As desigualdades e “imperfeições” sociais não resultam da negação sistemática de interesses e são parte do “modo de ser” da nação.

Cada interesse “privado” deve dar lugar aos interesses coletivos superiores, derivados do que cada um é na nação.

Nação como generalidade concreta

Permite que

Homogeneização indiferenciada com respeito às clivagens da sociedade.

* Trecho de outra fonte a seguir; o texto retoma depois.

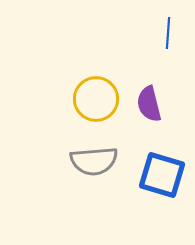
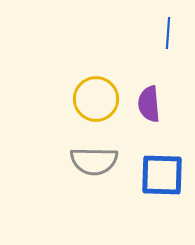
purple semicircle: rotated 9 degrees clockwise
gray semicircle: rotated 6 degrees clockwise
blue square: rotated 15 degrees counterclockwise
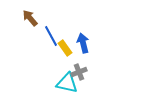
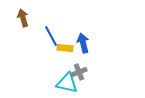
brown arrow: moved 7 px left; rotated 24 degrees clockwise
yellow rectangle: rotated 49 degrees counterclockwise
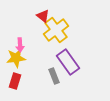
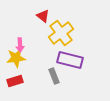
yellow cross: moved 5 px right, 3 px down
purple rectangle: moved 2 px right, 2 px up; rotated 40 degrees counterclockwise
red rectangle: rotated 56 degrees clockwise
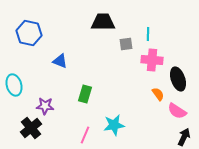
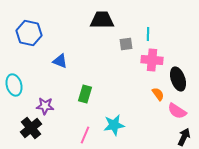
black trapezoid: moved 1 px left, 2 px up
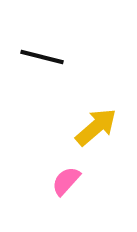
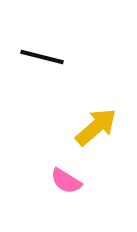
pink semicircle: rotated 100 degrees counterclockwise
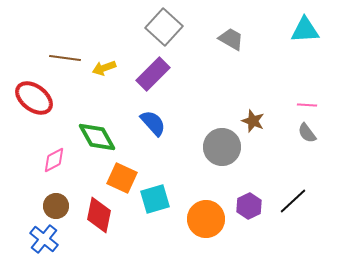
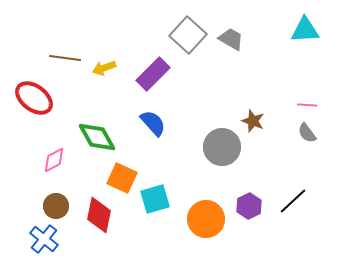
gray square: moved 24 px right, 8 px down
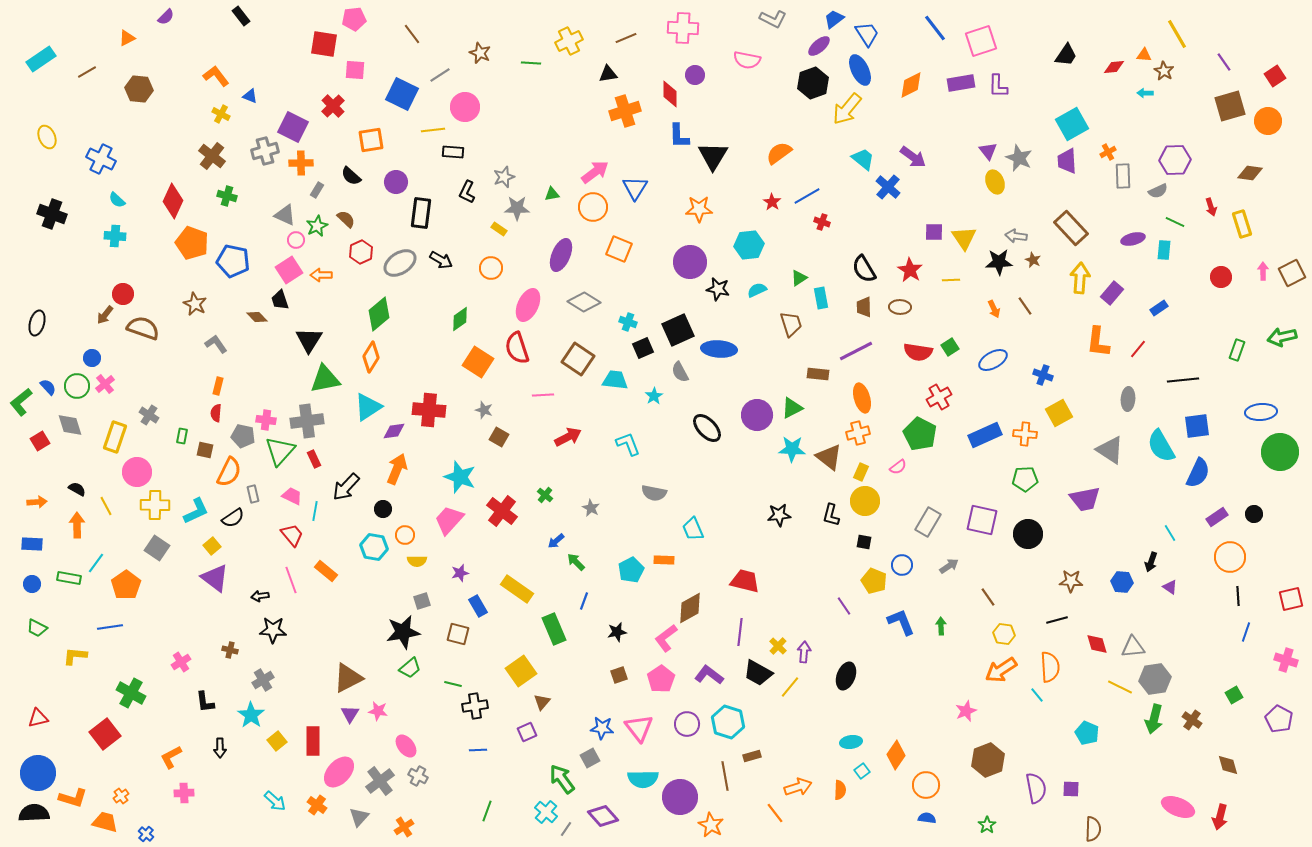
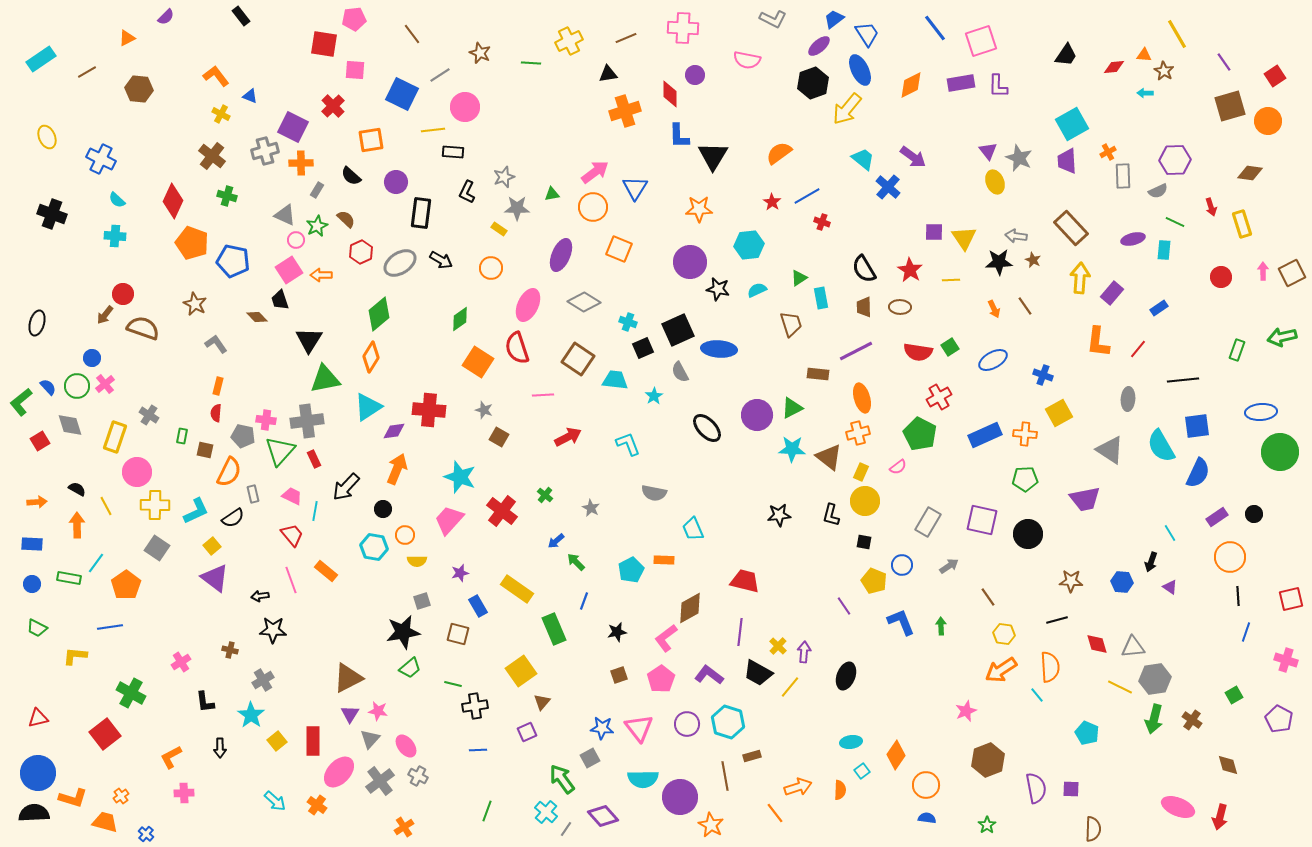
gray triangle at (359, 817): moved 11 px right, 78 px up
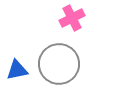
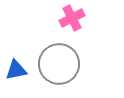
blue triangle: moved 1 px left
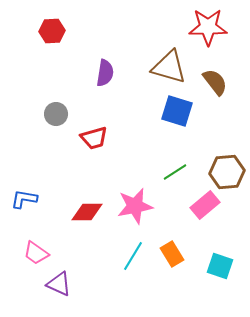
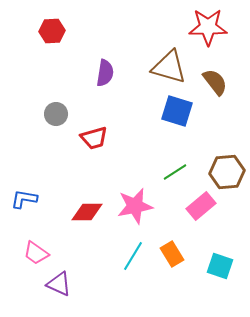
pink rectangle: moved 4 px left, 1 px down
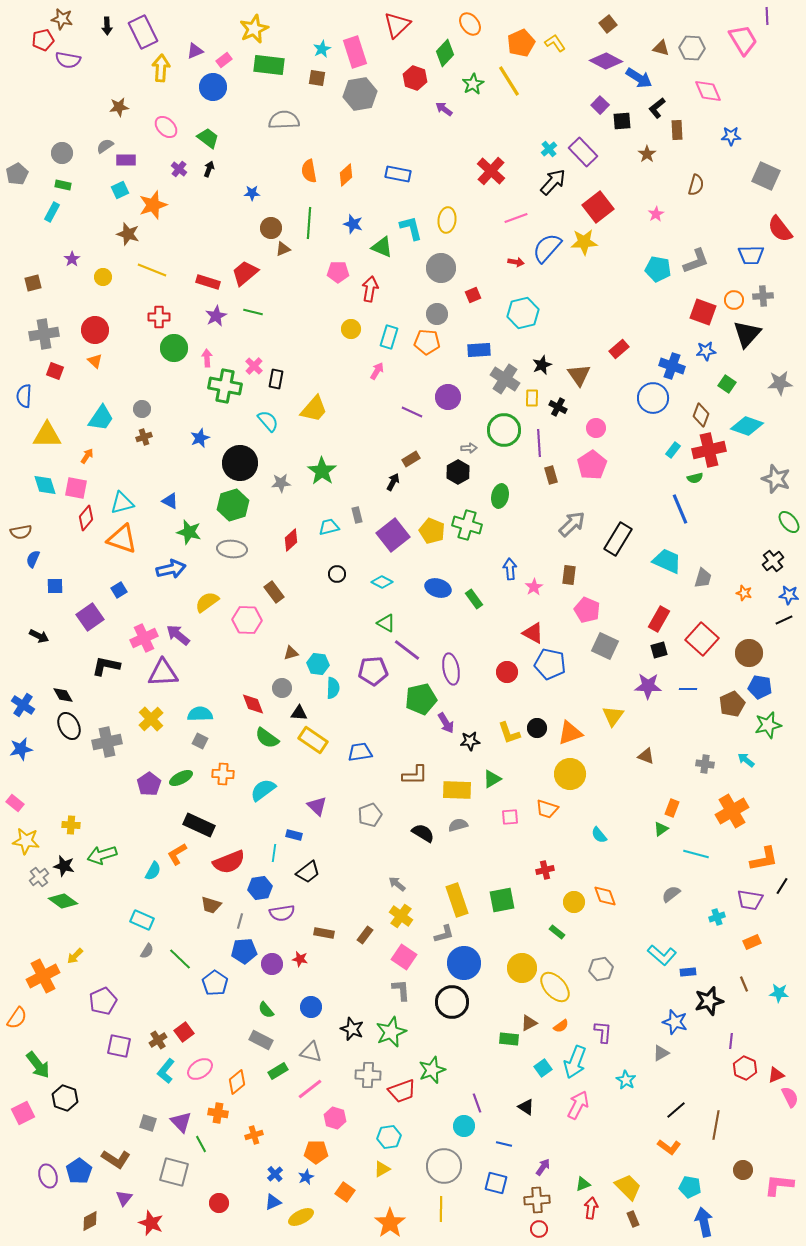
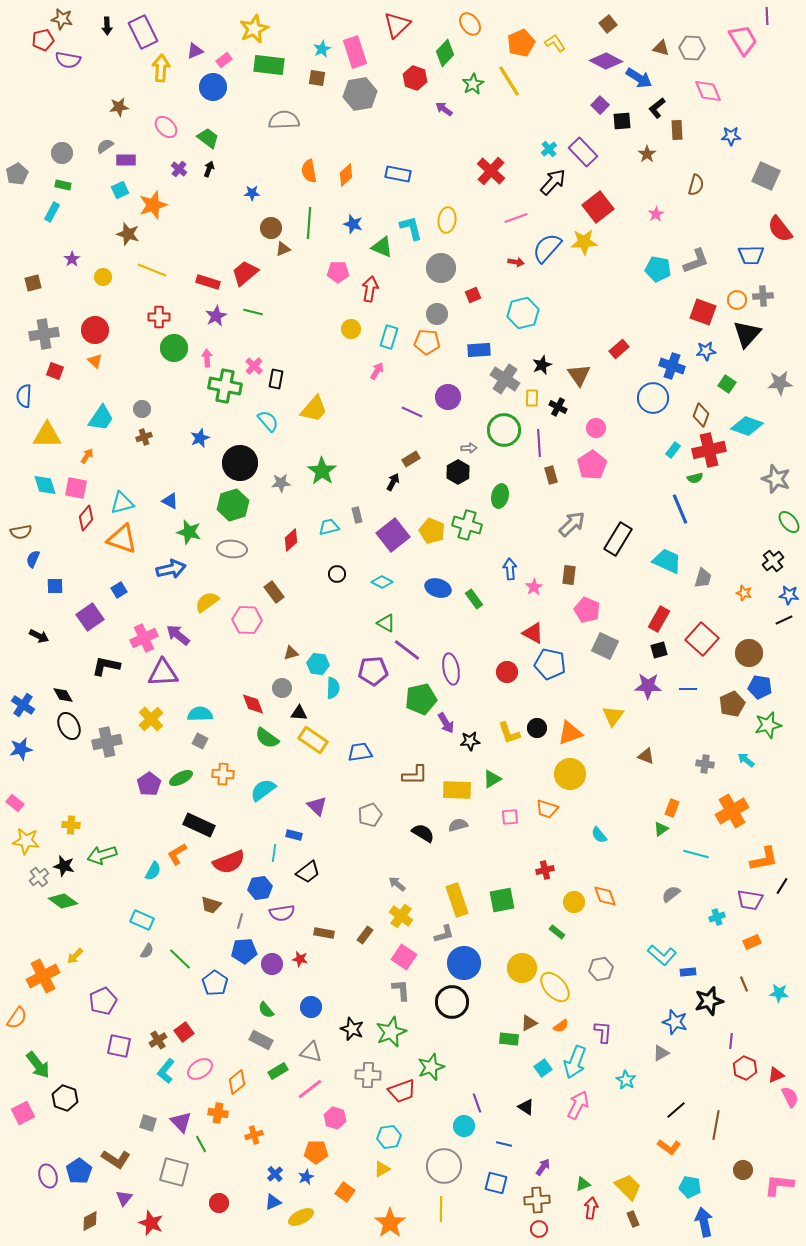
orange circle at (734, 300): moved 3 px right
green star at (432, 1070): moved 1 px left, 3 px up
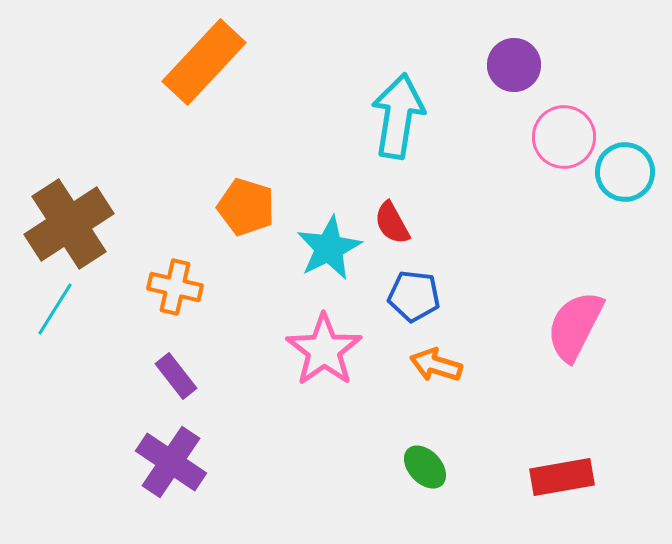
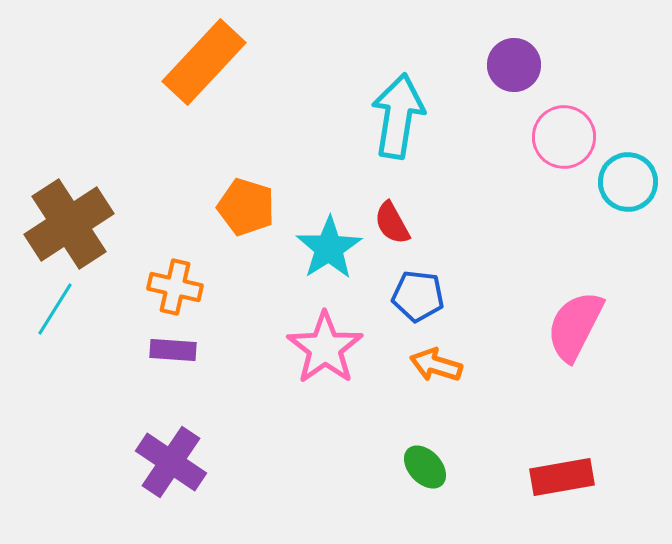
cyan circle: moved 3 px right, 10 px down
cyan star: rotated 6 degrees counterclockwise
blue pentagon: moved 4 px right
pink star: moved 1 px right, 2 px up
purple rectangle: moved 3 px left, 26 px up; rotated 48 degrees counterclockwise
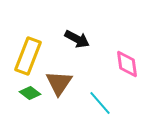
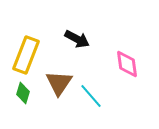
yellow rectangle: moved 2 px left, 1 px up
green diamond: moved 7 px left; rotated 70 degrees clockwise
cyan line: moved 9 px left, 7 px up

O sujeito social que a nação se refere, não é o sujeito descarnado da cidadania e do Direito racional-formal.

Contradição nas instituições estatais

Discurso equalizante e homogeneizador com referencia a cidadania ao mesmo tempo em que a agregação dos impactos de seus atos e omissões é negada pela prática desse discurso.

Apesar das mediações da cidadania e da nação, a sociedade pode impor os seus próprios sistemas de solidariedade. Antes disso o Estado capitalista costuma ligar-se ao povo ou do popular.

O povo, fundamento e referencial ambíguo do Estado

Considera povo ou popular como outra solidariedade coletiva que costuma mediar entre o Estado e sociedade.

As instituições estatais atuam em sentido equalizador, favorecendo ou amparando os relativamente destituídos.

Os pobres, as pessoas comuns, os desprivilegiados são, reconhecidos coletivamente como o povo e o popular.

Contradições

O popular costuma ser território de lutas políticas definidas por seu conteúdo: o não popular, o qual reúne, pelo menos, a classe dominante.

A confrontação do discurso igualitário e imparcial do Estado capitalista com a evidencia de desigualdades recoloca continuamente a possibilidade da re-emergência popular.

O acolhimento pelo Estado das demandas dos relativamente destituídos, invocadas a partir desta condição, facilita a reprodução destes enquanto classes subordinadas por dois motivos.

O popular

É uma mediação menos potável para o Estado capitalista, para a dominação em que se insere da cidadania e da nação.

O Estado capitalista pode ser um Estado popular em circunstancias históricas muito especiais e de breve duração.

Ocultamento e Ruptura

Nenhuma sociedade é puramente capitalista.

As mediações examinadas anteriormente costumam estender uma cobertura integrativa sobre os bastidores estruturalmente desintegrados da sociedade civil, sustentando o cenário impotente de um Estado fetichizado.